A living legacy of displacement

The impulses that drove the dispossession of the 1948 war are still acted on today, on both sides of the borders it forged.

A Bedouin woman is seen near the ruins of her house in the unrecognized Bedouin village of Sawa, after her family demolished the house to prevent Israeli authorities from doing it themselves, Negev Desert, December 23, 2014. (Yotam Ronen/Activestills.org)
A Bedouin woman is seen near the ruins of her house in the unrecognized Bedouin village of Sawa, after her family demolished the house to prevent Israeli authorities from doing it themselves, Negev Desert, December 23, 2014. (Yotam Ronen/Activestills.org)

“Did you know I’m afraid of sleeping? … I’m scared of sleeping and waking to find myself in a strange land whose language I can’t speak. I’m scared I won’t wake up.”
—Elias Khoury, Gate of the Sun

There is an old Palestinian house on Ba’al HaTurim Street in Jaffa that sits quietly behind the trees. It is the kind of building that one could walk past every day and not see. I failed to notice it until one night a friend and I, walking on the other side of the road from the house, suddenly saw water at our feet. Following it to its source, the building appeared as if from nowhere, gently leaking into the street.

This house on Ba’al HaTurim is almost invisible. It is not empty, but it has an air of abandonment. It is abutted and overshadowed by a huge complex of new apartments in a colonial-style building. A single archway from the old Palestinian home juts out into the forecourt of the new complex, like a trailing branch from a tree that a landscaper forgot to snip away.

Israel-Palestine is full of such houses, remnants of over 400 Palestinian villages that were depopulated and destroyed during the lead-up to and creation of the State of Israel. Ruins from the Nakba pepper the country, along with empty sockets from communities and dwellings that vanished almost overnight.

For the millions of Palestinian refugees who to this day have been unable to return home, the Nakba continues. A brief interruption has turned into decades in stasis. With their narrative frequently repressed, the refugees and descendants of 1948 are now in a strange land where villages have become forests, the temporary has become permanent, and where an old house and its paralyzed history weep silently into the road.

Sanda Abulkian sits outside her demolished house in the unrecognized village of Atir on July 12, 2013. The Abulkian house has demolished four times already, three of them during 2013. (Photo: Keren Manor/Activestills.org)
Sanda Abulkian sits outside her demolished house in the unrecognized village of Atir on July 12, 2013. The Abulkian house has demolished four times already, three of them during 2013. (Photo: Keren Manor/Activestills.org)

“A war that captures dreams and re-dreams them.”
—Arundhati Roy, The God of Small Things

Yet it is not only in the ongoing displacement of Palestinian refugees that the legacy of the Nakba lives on. The impulses that drove the dispossession of 1948 continue to be acted on today, on both sides of the Green Line.
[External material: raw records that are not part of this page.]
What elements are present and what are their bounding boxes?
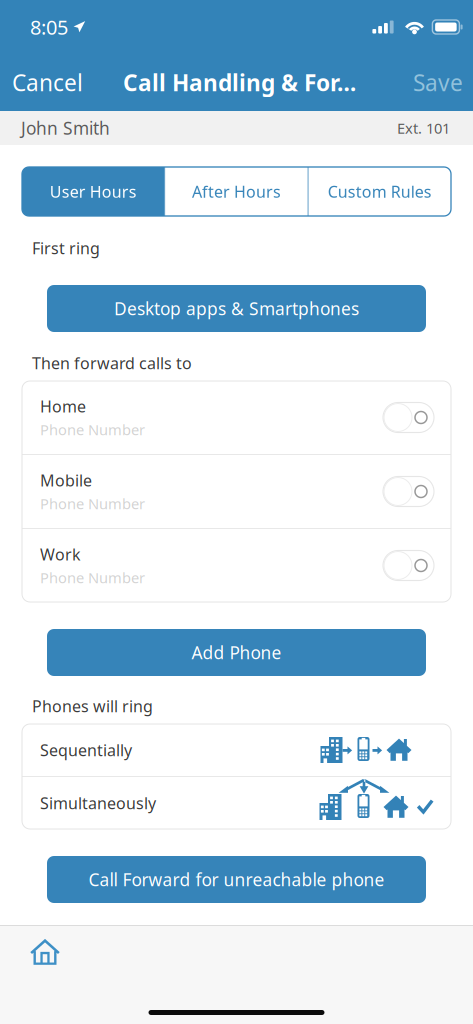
staticText: Call Forward for unreachable phone xyxy=(88,868,384,891)
button[interactable]: Home xyxy=(14,926,76,978)
button[interactable]: Save xyxy=(399,58,473,106)
button[interactable]: User Hours xyxy=(22,167,164,216)
button[interactable]: Home xyxy=(22,381,451,454)
staticText: Home xyxy=(40,396,86,417)
staticText: Work xyxy=(40,544,81,565)
button[interactable]: Work xyxy=(22,529,451,602)
staticText: Simultaneously xyxy=(40,792,156,814)
button[interactable]: Call Forward for unreachable phone xyxy=(47,856,426,903)
button[interactable]: Add Phone xyxy=(47,629,426,676)
staticText: Custom Rules xyxy=(328,181,432,202)
button[interactable]: Cancel xyxy=(0,58,97,106)
staticText: Sequentially xyxy=(40,739,132,761)
button[interactable]: After Hours xyxy=(165,167,308,216)
staticText: Phones will ring xyxy=(32,695,153,717)
staticText: Then forward calls to xyxy=(32,352,192,374)
staticText: User Hours xyxy=(50,181,137,202)
staticText: Save xyxy=(413,67,463,98)
button[interactable]: Custom Rules xyxy=(309,167,451,216)
staticText: Phone Number xyxy=(40,420,145,439)
staticText: Mobile xyxy=(40,470,92,491)
staticText: Phone Number xyxy=(40,494,145,513)
staticText: First ring xyxy=(32,237,100,259)
button[interactable]: Desktop apps & Smartphones xyxy=(47,285,426,332)
staticText: John Smith xyxy=(21,116,110,140)
staticText: After Hours xyxy=(192,181,281,202)
staticText: Call Handling & For… xyxy=(123,67,356,98)
staticText: Phone Number xyxy=(40,568,145,587)
staticText: 8:05 xyxy=(30,14,68,40)
staticText: Ext. 101 xyxy=(397,118,450,138)
staticText: Cancel xyxy=(12,67,83,98)
staticText: Desktop apps & Smartphones xyxy=(114,297,359,320)
button[interactable]: Simultaneously xyxy=(22,777,451,829)
staticText: Add Phone xyxy=(192,641,282,664)
button[interactable]: Sequentially xyxy=(22,724,451,776)
button[interactable]: Mobile xyxy=(22,455,451,528)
When Palestinians face being kicked out of their homes to make way for a Jewish town, or for trees in a forest, it must be understood that the Nakba is not a historical event but a process, and one that is ongoing.

When homes are regularly demolished in East Jerusalem, in the West Bank, in the Negev, in Dahmash, in Lydd, in the Jordan Valley there is a continuing policy of ethnic displacement at work.

When demolition orders hang over a village that is caught between settlers and the Israeli army and whose pleas for existence are summarily dismissed by the courts, the catastrophe is far from over.

When tens of thousands of Bedouin face forcible relocation and the razing of their villages — and told it is for their own benefit and advancement — the displacement and dispossession is not only physical, but mental. It is not just land that will be occupied, but also futures, desires. Ben-Gurion had a dream for the Negev and it must now be the dream of the Bedouin, too.

In recent months the fate of the Bedouin became a prize to be demanded in coalition negotiations between two ruling political parties. A handshake and a signature and the dream is sealed.

In this dream, a Palestinian family goes to sleep in their home one night and wakes the next day to be moved to another place, a new place, a place they didn’t elect to be their home. They wake to find that their home is about to come crashing down around their ears. It is as surreal and horrendous as a nightmare, except that they are not able to wake up.

Years later, you might walk past an old house or a quiet space, unnoticed amid the newness. And you might stop to ponder, just for a moment, whose dreams won the war.